Transcribe the records below exactly as they appear, omitting any pictures.

BEGIN Material provided

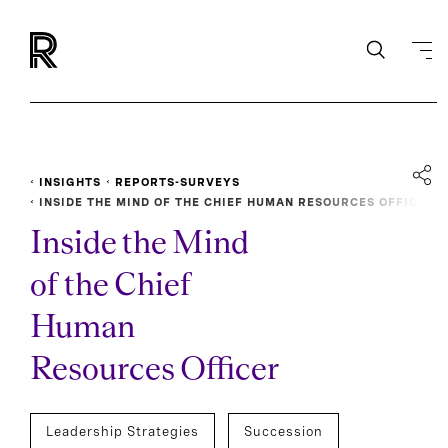
INSIGHTS
REPORTS-SURVEYS
INSIDE THE MIND OF THE CHIEF HUMAN RESOURCES OFFIC
ER
Inside the Mind
of the Chief
Human
Resources Officer
Leadership Strategies
Succession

END Material provided

• **Answer to the problem**
INSIGHTS
REPORTS-SURVEYS
INSIDE THE MIND OF THE CHIEF HUMAN RESOURCES OFFIC
ER
Inside the Mind
of the Chief
Human
Resources Officer
Leadership Strategies
Succession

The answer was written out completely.